I wrote a while back about Bluescope Steel (BSL), Australia's largest steel producer, and why I thought it was posed to rise further amid a strong export environment and rising domestic prices. It was trading around $9.80 at that time and despite recent turmoil in the share markets it is trading at $11.40. One of the few stocks to actually go up. I still think that steel prices will continue to rise, driven by demand from China/India and from the run up in coal prices (the key ingredient for making steel) which are being passed on to end consumers.


Bluescope (BSL) is expected to deliver an interim profit of up to $328 million on Monday. The consensus among analysts is that Bluescope will deliver a first half profit of about $300 million. "Bluescope should benefit from its exposure to sharply rising export prices, while domestic sheet prices have also gained," UBS analyst Chris Drew said in a February 15 client note.
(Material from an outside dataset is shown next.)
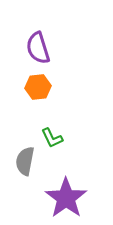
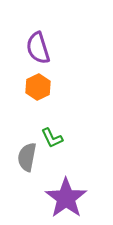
orange hexagon: rotated 20 degrees counterclockwise
gray semicircle: moved 2 px right, 4 px up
While there are some adverse factors affecting profits (higher currency costs, Asian operation write-offs), overall the year ahead should be good for BSL. US and European steel companies have been reporting strong profits and seen significant share price appreciation. This also puts BSL, a relatively small global steel producer, in play as a takeover target.

If you are willing to take some risk, believe in the ongoing commodities/steel growth trends then BSL is a good buy. A strong result is priced into the share price so any unexpected surprises could cause a big drop in the share price - which could potentially present a good buying opportunity. If the company significantly beats expectations it price will get close to $12.

Either way I am holding on to this stock as it is one of the few growth stories out there.